In the past, there would have been not only youth workers in various clubs and centres, but also detached youth workers who were out and about in the community. Those youth workers were role models and confidantes – an older person who was neither a parent nor a teacher, and certainly not a police officer, whom young people could talk to. Ten years of austerity decimated the service and there are now very few young people making youth service their career. (The few youth workers I meet are often now in their forties or more.)
Some parts of the country have suffered even bigger cuts than in South Yorkshire. Gateshead, for example, had a youth budget in 2010 of £6,9m. Last year it was £260,000 – a reduction of 90%. Newcastle was little better: £8m in 2010, £1.5m by 2020.
So why is the link between child criminal exploitation and the collapse of youth services not seen and understood by government? Why is the case for these less privileged young people to be helped to negotiate these difficult teenage years not being made?
I can only assume that unlike other groups who have made a case for funding, the voice of this particular group of more disadvantaged young people is not heard at all. It’s not exactly a vote winner. And those young people from well supported families, who could speak up, but have little need of the youth service, are lending their voices to other important issues – like climate change.
We need a few Greta Thunbergs to realise that climate change is not the only thing that could blight the lives of their generation.
Women’s Aid
Women’s Aid is a small, South Yorkshire charity, established in 1974, that provides housing for women and children who need a place of safety.

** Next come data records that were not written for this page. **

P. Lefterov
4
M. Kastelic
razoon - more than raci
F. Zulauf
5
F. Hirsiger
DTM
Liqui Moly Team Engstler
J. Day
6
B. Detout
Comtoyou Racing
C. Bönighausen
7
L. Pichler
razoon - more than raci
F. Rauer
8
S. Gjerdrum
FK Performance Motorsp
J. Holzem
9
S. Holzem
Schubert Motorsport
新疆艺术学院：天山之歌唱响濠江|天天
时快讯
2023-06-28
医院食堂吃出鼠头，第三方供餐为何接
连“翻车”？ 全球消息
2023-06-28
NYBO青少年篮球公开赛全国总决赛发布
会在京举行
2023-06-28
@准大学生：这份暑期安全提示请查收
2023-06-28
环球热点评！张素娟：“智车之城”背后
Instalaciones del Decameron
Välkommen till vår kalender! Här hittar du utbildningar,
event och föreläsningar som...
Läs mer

Although the accommodation is local, the women, all victims of domestic abuse, can come from anywhere in the country. Sometimes a woman needs to put some distance between herself and her abuser and it is important that charities do not limit their service to those who live locally.

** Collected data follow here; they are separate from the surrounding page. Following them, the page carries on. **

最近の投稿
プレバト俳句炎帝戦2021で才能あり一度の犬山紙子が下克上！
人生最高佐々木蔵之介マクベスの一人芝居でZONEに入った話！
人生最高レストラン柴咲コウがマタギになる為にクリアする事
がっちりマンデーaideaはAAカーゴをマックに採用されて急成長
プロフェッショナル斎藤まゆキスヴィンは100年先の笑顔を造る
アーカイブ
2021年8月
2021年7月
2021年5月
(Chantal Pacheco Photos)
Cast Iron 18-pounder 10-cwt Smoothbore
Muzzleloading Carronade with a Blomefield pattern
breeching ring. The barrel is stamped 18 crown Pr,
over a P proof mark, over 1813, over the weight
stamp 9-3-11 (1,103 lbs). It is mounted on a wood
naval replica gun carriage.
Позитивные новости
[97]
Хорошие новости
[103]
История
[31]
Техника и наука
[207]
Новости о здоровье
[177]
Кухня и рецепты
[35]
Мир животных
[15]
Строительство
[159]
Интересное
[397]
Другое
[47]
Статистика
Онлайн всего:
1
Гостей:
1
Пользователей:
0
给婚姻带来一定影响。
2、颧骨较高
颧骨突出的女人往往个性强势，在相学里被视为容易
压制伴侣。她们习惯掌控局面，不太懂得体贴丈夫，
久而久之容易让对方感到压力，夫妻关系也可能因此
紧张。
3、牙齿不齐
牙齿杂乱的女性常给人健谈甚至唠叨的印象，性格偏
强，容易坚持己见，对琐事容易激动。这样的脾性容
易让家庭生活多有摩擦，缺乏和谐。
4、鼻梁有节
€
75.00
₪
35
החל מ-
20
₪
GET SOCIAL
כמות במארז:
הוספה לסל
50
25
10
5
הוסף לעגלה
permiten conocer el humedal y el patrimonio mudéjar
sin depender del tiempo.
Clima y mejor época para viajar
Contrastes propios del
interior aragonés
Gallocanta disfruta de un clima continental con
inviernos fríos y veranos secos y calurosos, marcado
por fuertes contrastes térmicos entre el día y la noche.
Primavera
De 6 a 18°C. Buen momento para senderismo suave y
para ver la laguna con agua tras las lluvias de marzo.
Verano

I visited one of their refuges – they have two in this area with 16 and 20 self-contained flats. I was very moved to see how happy the children could be in such a welcoming house, even though many of them, if not all, had witnessed distressing scenes before arriving.
The women do not stay long here. This is temporary accommodation until something more permanent can be found.

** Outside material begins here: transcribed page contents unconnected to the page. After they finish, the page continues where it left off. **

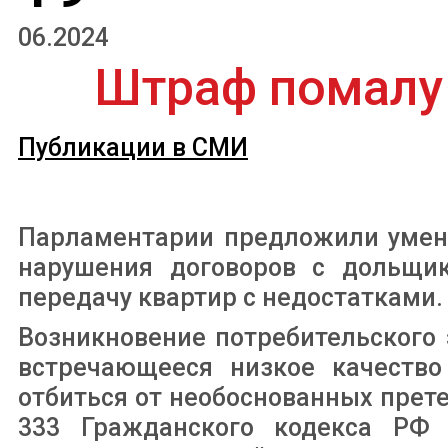
06.2024
Штраф помалу
Публикации в СМИ
Парламентарии предложили умень
нарушения договоров с дольщик
передачу квартир с недостатками.
Возникновение потребительского
встречающееся низкое качество
отбиться от необоснованных прете
333 Гражданского кодекса РФ 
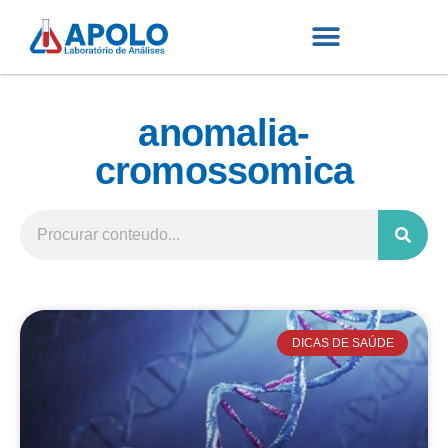
anomalia-
cromossomica
DICAS DE SAÚDE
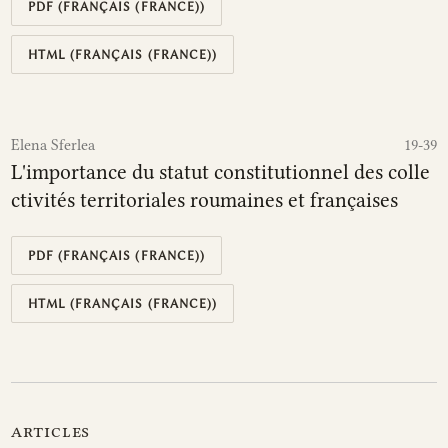
PDF (FRANÇAIS (FRANCE))
HTML (FRANÇAIS (FRANCE))
Elena Sferlea
19-39
L'importance du statut constitutionnel des colle
ctivités territoriales roumaines et françaises
PDF (FRANÇAIS (FRANCE))
HTML (FRANÇAIS (FRANCE))
articles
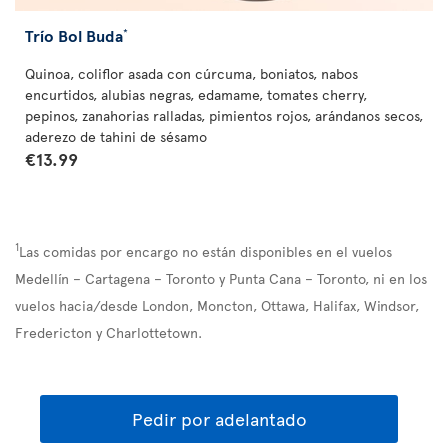
Trío Bol Buda
*
Quinoa, coliflor asada con cúrcuma, boniatos, nabos
encurtidos, alubias negras, edamame, tomates cherry,
pepinos, zanahorias ralladas, pimientos rojos, arándanos secos,
aderezo de tahini de sésamo
€13.99
1
Las comidas por encargo no están disponibles en el vuelos
Medellín – Cartagena – Toronto y Punta Cana – Toronto, ni en los
vuelos hacia/desde London, Moncton, Ottawa, Halifax, Windsor,
Fredericton y Charlottetown.
Pedir por adelantado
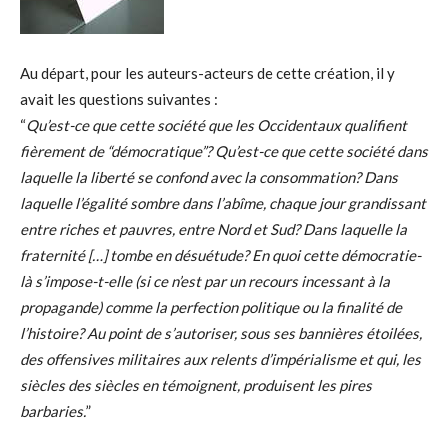
Au départ, pour les auteurs-acteurs de cette création, il y
avait les questions suivantes :
“
Qu’est-ce que cette société que les Occidentaux qualifient
fièrement de “démocratique”? Qu’est-ce que cette société dans
laquelle la liberté se confond avec la consommation? Dans
laquelle l’égalité sombre dans l’abîme, chaque jour grandissant
entre riches et pauvres, entre Nord et Sud? Dans laquelle la
fraternité […] tombe en désuétude? En quoi cette démocratie-
là s’impose-t-elle (si ce n’est par un recours incessant à la
propagande) comme la perfection politique ou la finalité de
l’histoire? Au point de s’autoriser, sous ses bannières étoilées,
des offensives militaires aux relents d’impérialisme et qui, les
siècles des siècles en témoignent, produisent les pires
barbaries.
”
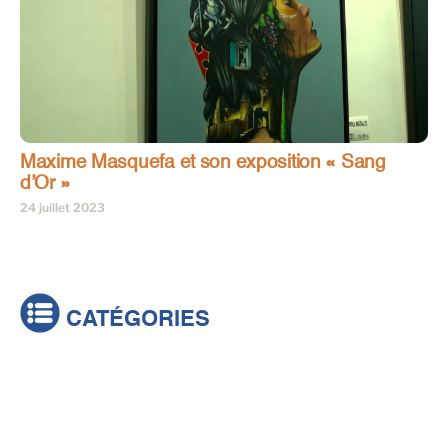
Maxime Masquefa et son exposition « Sang
d’Or »
24 juillet 2023
CATÉGORIES
Actualités
Brèves
Culture & loisirs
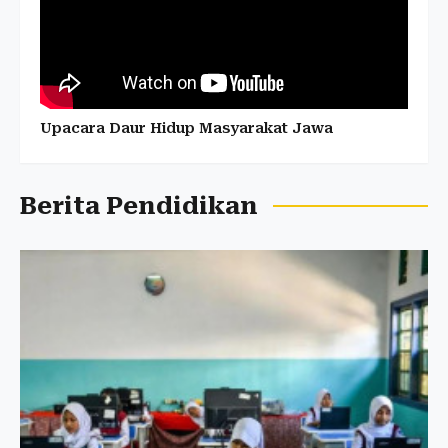
Upacara Daur Hidup Masyarakat Jawa
Berita Pendidikan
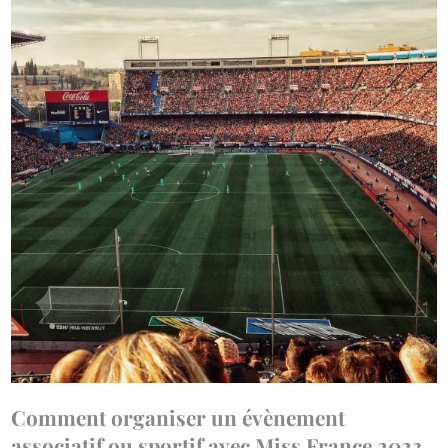
Comment organiser un évènement
associatif ou sportif avec Miss France 2023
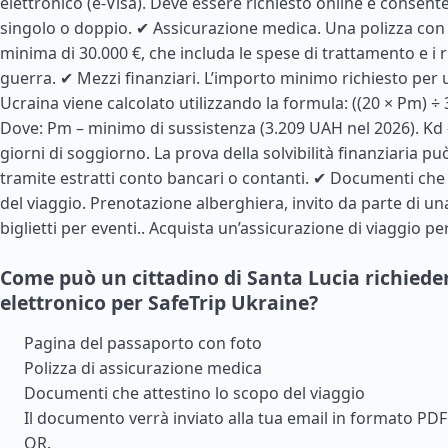
elettronico (e-Visa). Deve essere richiesto online e consente
singolo o doppio. ✔ Assicurazione medica. Una polizza con
minima di 30.000 €, che includa le spese di trattamento e i ri
guerra. ✔ Mezzi finanziari. L’importo minimo richiesto per
Ucraina viene calcolato utilizzando la formula: ((20 × Pm) ÷ 3
Dove: Pm – minimo di sussistenza (3.209 UAH nel 2026). Kd
giorni di soggiorno. La prova della solvibilità finanziaria pu
tramite estratti conto bancari o contanti. ✔ Documenti che
del viaggio. Prenotazione alberghiera, invito da parte di un
biglietti per eventi..
Acquista un’assicurazione di viaggio per
Come può un cittadino di Santa Lucia richiede
elettronico per SafeTrip Ukraine?
Pagina del passaporto con foto
Polizza di assicurazione medica
Documenti che attestino lo scopo del viaggio
Il documento verrà inviato alla tua email in formato PD
QR.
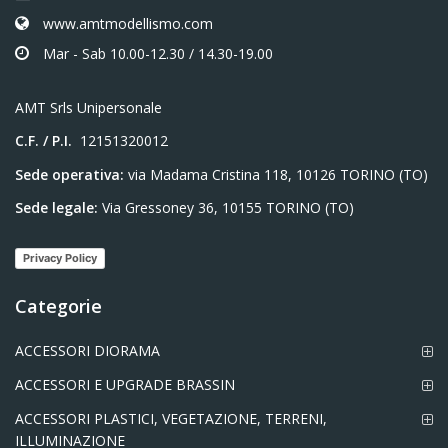
www.amtmodellismo.com
Mar - Sab 10.00-12.30 / 14.30-19.00
AMT Srls Unipersonale
C.F. / P.I.
12151320012
Sede operativa:
via Madama Cristina 118, 10126 TORINO (TO)
Sede legale:
Via Gressoney 36, 10155 TORINO (TO)
Privacy Policy
Categorie
ACCESSORI DIORAMA
ACCESSORI E UPGRADE BRASSIN
ACCESSORI PLASTICI, VEGETAZIONE, TERRENI,
ILLUMINAZIONE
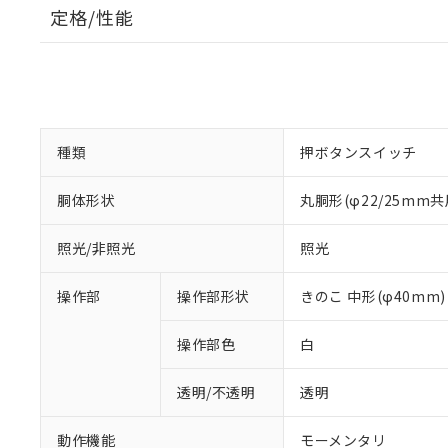
定格/性能
種類
押ボタンスイッチ
胴体形状
丸胴形(φ22/25mm共
照光/非照光
照光
操作部
操作部形状
きのこ 中形(φ40mm)
操作部色
白
透明/不透明
透明
動作機能
モーメンタリ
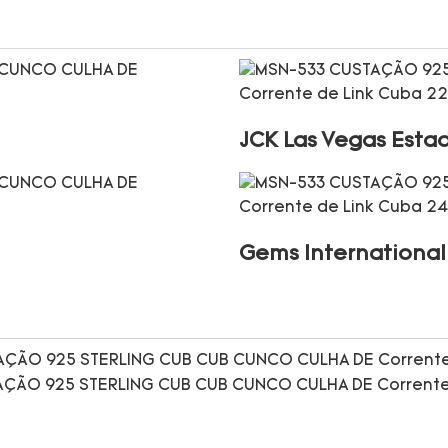
JCK Las Vegas Esta
Gems International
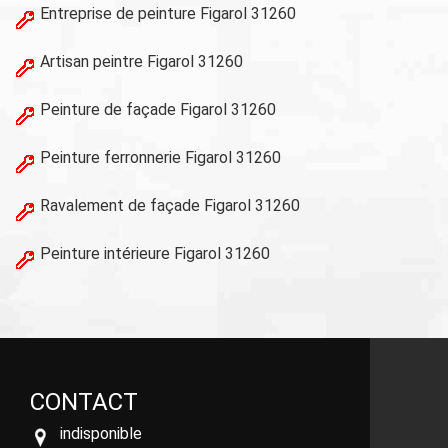
Entreprise de peinture Figarol 31260
Artisan peintre Figarol 31260
Peinture de façade Figarol 31260
Peinture ferronnerie Figarol 31260
Ravalement de façade Figarol 31260
Peinture intérieure Figarol 31260
CONTACT
indisponible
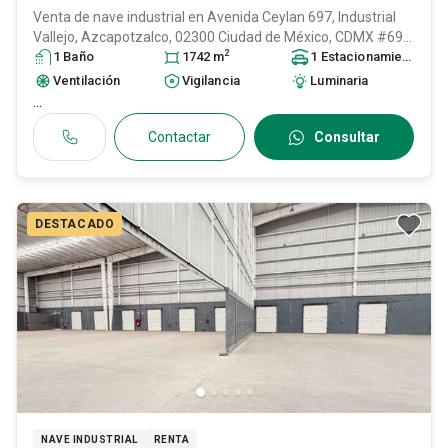
Venta de nave industrial en
Avenida Ceylan 697, Industrial
Vallejo, Azcapotzalco, 02300 Ciudad de México, CDMX #697,
2
Col. Industrial Vallejo,
1
Baño
Azcapotzalco
1742
m
, DF / CDMX
1
Estacionamiento
, México
, C.P.
02300
, ID:
30351865
Ventilación
Vigilancia
Luminaria
...
Contactar
Consultar
DESTACADO
NAVE INDUSTRIAL
RENTA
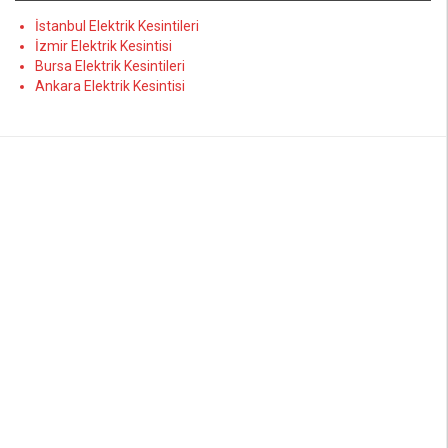
İstanbul Elektrik Kesintileri
İzmir Elektrik Kesintisi
Bursa Elektrik Kesintileri
Ankara Elektrik Kesintisi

I support the police in their work of rescuing women from abusive partners. But I am always acutely aware that without charities such as Women’s Aid the chances of some women getting away and finding the courage and the wherewithal to start afresh is so much more limited. In fact for some, it is probably impossible.
Yet the funding of such charities is never secure.
Costa Coppa
I received, out of the blue, a letter from a Spanish police force in a town not far from Alicante. The officer writing described himself as ‘responsible for the department of European Projects’. It seems that members of his force would like to visit us to learn about our ways of working and to speak to any Spanish tourists who were in South Yorkshire at the time of any visit – at their expense.
I don’t know whether anything will come of this, but we were able to reply immediately in impeccable Spanish because I have a member of staff who speaks the language and, indeed, has a degree in it. Given our usual British inability to speak anything other than English, for once I felt we were on the moral high ground.